The collaborative team of physicists, outreach specialists, data experts and computer programmers has translated major neutrino events collected by IceCube into visual 3D events that can be navigated virtually in WID’s Living Environments Laboratory the UW–Madison campus.
Jim Madsen, physics professor at UW-River Falls and the assistant director for Education and Outreach at WIPAC, says the collaboration provides a unique glimpse into the IceCube grid that even technicians on site haven’t been able to see until now.
“Neutrinos have been studied for more than 80 years, but continue to surprise us and still have properties that are not well understood,” says Madsen.
Ross Tredinnick, systems programmer at WID’s Living Environments Laboratory (LEL) who’s led efforts with Madsen on the project, says the project opens doors to new types of data visualization in virtual reality.
“The IceCube visualization project is a perfect example that showcases the research diversity of the LEL,” Tredinnick says. “Virtual reality creates experiences for people that would otherwise be expensive or impossible to achieve in the real world. We expect that this project will lead to more collaboration across the UW and other universities.”
One example where visualizing neutrino data in three dimensions can be especially insightful, Madsen and Tredinnick say, is characterizing events based on the patterns neutrino interactions leave as they’re recorded by the sensors.
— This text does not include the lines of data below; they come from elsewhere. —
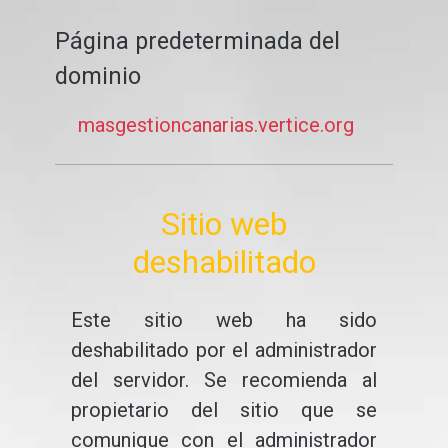
Página predeterminada del
dominio
masgestioncanarias.vertice.org
Sitio web
deshabilitado
Este sitio web ha sido
deshabilitado por el administrador
del servidor. Se recomienda al
propietario del sitio que se
comunique con el administrador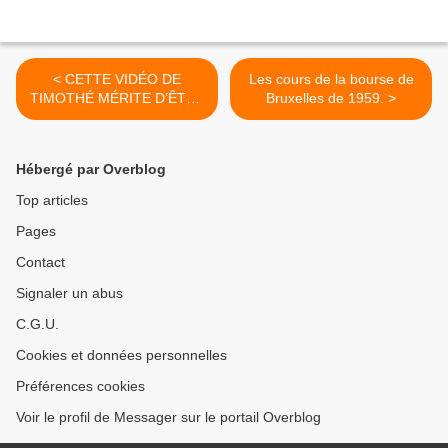
< CETTE VIDÉO DE
Les cours de la bourse de
TIMOTHÉ MÉRITE D’ÊTRE
Bruxelles de 1959. >
VISIONNÉE À LA VEILLE
DU 25 FÉVRIER 2018
Hébergé par Overblog
Top articles
Pages
Contact
Signaler un abus
C.G.U.
Cookies et données personnelles
Préférences cookies
Voir le profil de Messager sur le portail Overblog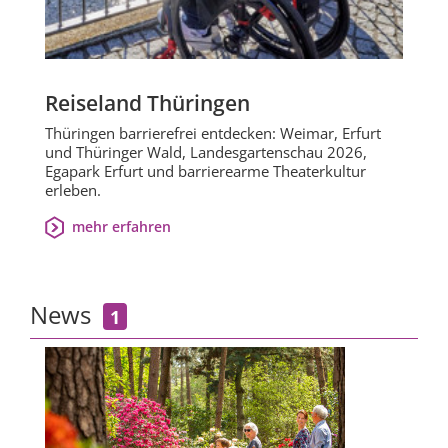
Reiseland Thüringen
Thüringen barrierefrei entdecken: Weimar, Erfurt
und Thüringer Wald, Landesgartenschau 2026,
Egapark Erfurt und barrierearme Theaterkultur
erleben.
mehr erfahren
News
1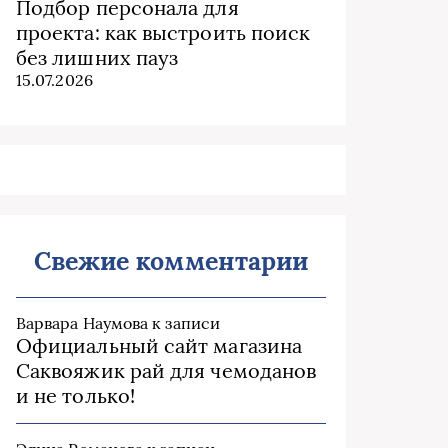
Подбор персонала для
проекта: как выстроить поиск
без лишних пауз
15.07.2026
Свежие комментарии
Варвара Наумова
к записи
Официальный сайт магазина
Саквояжик рай для чемоданов
и не только!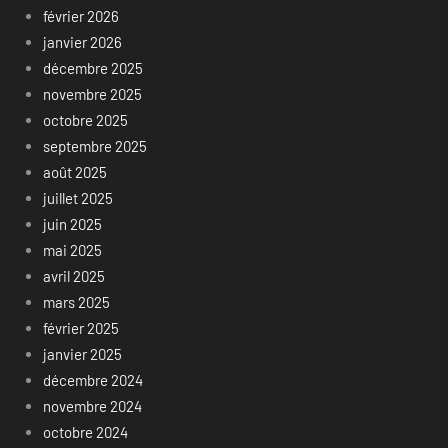
février 2026
janvier 2026
décembre 2025
novembre 2025
octobre 2025
septembre 2025
août 2025
juillet 2025
juin 2025
mai 2025
avril 2025
mars 2025
février 2025
janvier 2025
décembre 2024
novembre 2024
octobre 2024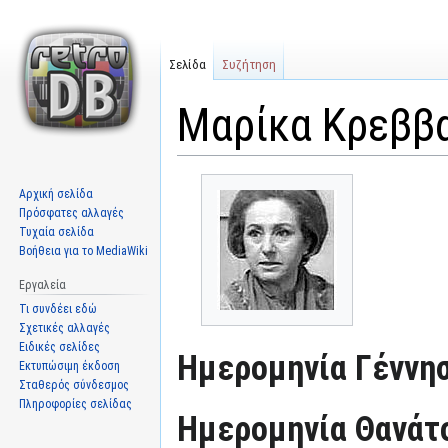
Σελίδα
Συζήτηση
Μαρίκα Κρεββ
Μετάβαση
Πήδηση
Αρχική σελίδα
στην
στην
Πρόσφατες αλλαγές
πλοήγηση
αναζήτηση
Τυχαία σελίδα
Βοήθεια για το MediaWiki
Εργαλεία
Τι συνδέει εδώ
Σχετικές αλλαγές
Ειδικές σελίδες
Ημερομηνία Γέννησ
Εκτυπώσιμη έκδοση
Σταθερός σύνδεσμος
Πληροφορίες σελίδας
Ημερομηνία Θανάτ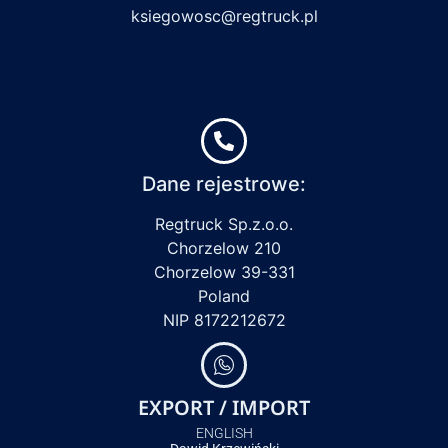
ksiegowosc@regtruck.pl
Dane rejestrowe:
Regtruck Sp.z.o.o.
Chorzelow 210
Chorzelow 39-331
Poland
NIP 8172212672
EXPORT / IMPORT
ENGLISH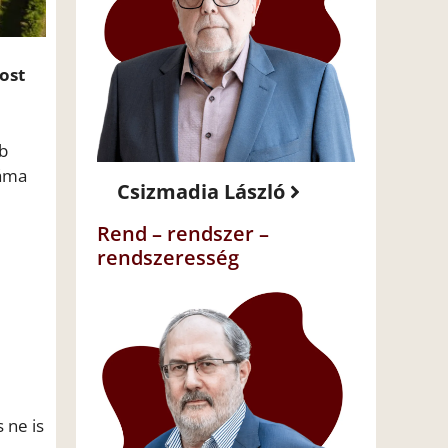
ost
bb
záma
Csizmadia László
Rend – rendszer –
rendszeresség
 ne is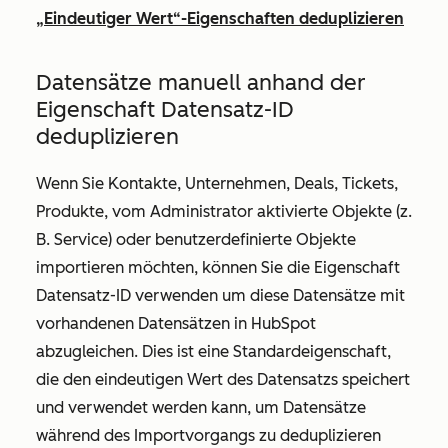
„Eindeutiger Wert“-Eigenschaften deduplizieren
Datensätze manuell anhand der
Eigenschaft
Datensatz-ID
deduplizieren
Wenn Sie Kontakte, Unternehmen, Deals, Tickets,
Produkte, vom Administrator aktivierte Objekte (z.
B. Service) oder benutzerdefinierte Objekte
importieren möchten, können Sie die Eigenschaft
Datensatz-ID
verwenden um diese Datensätze mit
vorhandenen Datensätzen in HubSpot
abzugleichen. Dies ist eine Standardeigenschaft,
die den eindeutigen Wert des Datensatzs speichert
und verwendet werden kann, um Datensätze
während des Importvorgangs zu deduplizieren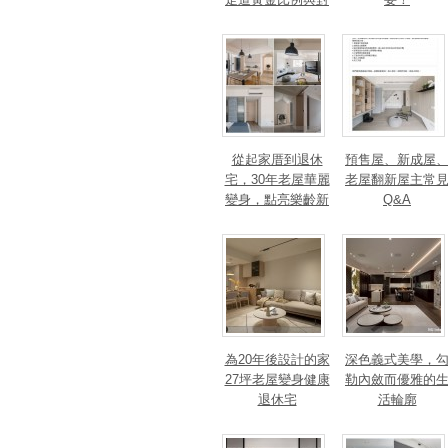
身心靈的影響
從起家厝到退休
預售屋、新成屋
宅，30年老屋華麗
老屋翻新屋主常
變身，點亮樂齡新
Q&A
篇章！斬獲美、
法、英指標設計大
獎！
為20年後設計的家
深色義式美學，
27坪老屋變身健康
勒內斂而優雅的
退休宅
活輪廓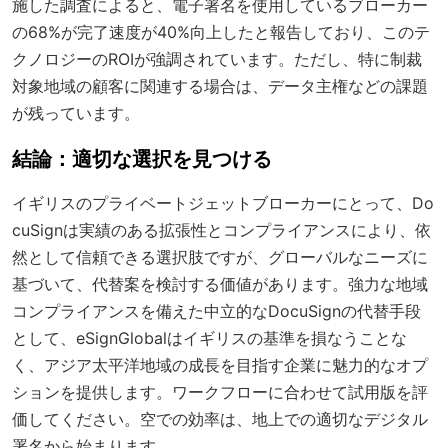
施した調査によると、電子署名を使用しているブローカー
の68%が完了速度が40%向上したと報告しており、このテ
クノロジーのROIが強調されています。ただし、特に制裁
対象地域の顧客に関連する場合は、データ主権などの課題
が残っています。
結論：適切な選択を見つける
イギリスのプライベートジェットブローカーにとって、Do
cuSignは実績のある拡張性とコンプライアンスにより、依
然として信頼できる選択肢ですが、グローバルなニーズに
基づいて、代替案を検討する価値があります。強力な地域
コンプライアンスを備えた中立的なDocuSignの代替手段
として、eSignGlobalはイギリスの基準を損なうことな
く、アジア太平洋地域の成長を目指す企業に魅力的なオプ
ションを提供します。ワークフローに合わせて試用版を評
価してください。空での効率は、地上での適切なデジタル
署名から始まります。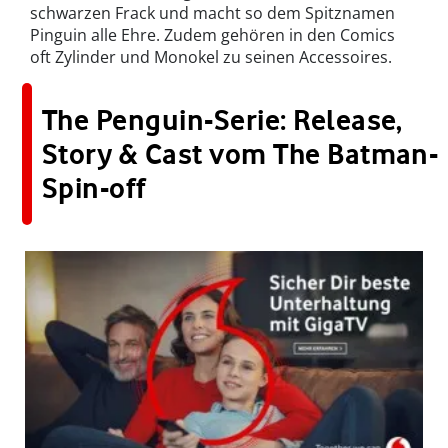
schwarzen Frack und macht so dem Spitznamen
Pinguin alle Ehre. Zudem gehören in den Comics
oft Zylinder und Monokel zu seinen Accessoires.
The Penguin-Serie: Release,
Story & Cast vom The Batman-
Spin-off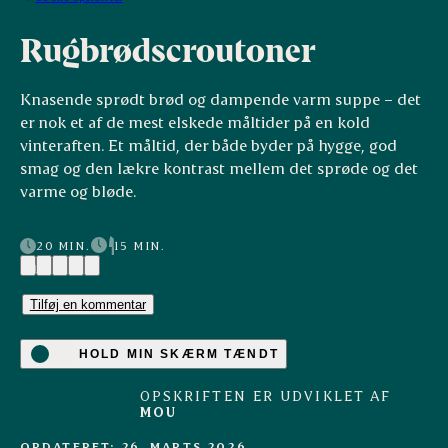
Rugbrødscroutoner
Knasende sprødt brød og dampende varm suppe – det
er nok et af de mest elskede måltider på en kold
vinteraften. Et måltid, der både byder på hygge, god
smag og den lækre kontrast mellem det sprøde og det
varme og bløde.
20 MIN.
15 MIN.
(1)
Tilføj en kommentar
HOLD MIN SKÆRM TÆNDT
OPSKRIFTEN ER UDVIKLET AF
MOU
OPDATERET: 26. MARTS 2026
To determine the energy, direction and type of neutrino, the intensity and sequence of the light seen in the event can be parsed through in the CAVE in a way that’s not possible in two dimensions on a computer screen.
Tredinnick says working with neutrino data has not only expanded the data applications in the CAVE, but it’s also allowed the team to develop additional features that can be key drivers of future projects.
“For the first time, people can view the detector from inside the ice. It might give people a better experience than actually going to the South Pole.”
For instance, the group has created situational audio that allows the user to hear the data as it’s occurring during a neutrino event. The vast scale of the IceCube environment also proved challenging at times, especially the task of accurately rendering a true scale representation of more than 5,000 sensors spanning over a cubic kilometer of space underneath the Antarctic ice.
Replicating an environment that’s both easy for the user to navigate (traveling from one place to another with a joystick) and accurately portrays the size of the sensors and space beneath the ice required additional insight that can be carried into future simulations in the CAVE.
The group says the next step is creating a library of significant neutrino events that can be shared and experienced more widely, both for research and public outreach.
“The CAVE is a really engaging, unique environment,” says Madsen. “For the first time, people can view the detector from inside the ice. It might give people a better experience than actually going to the South Pole.”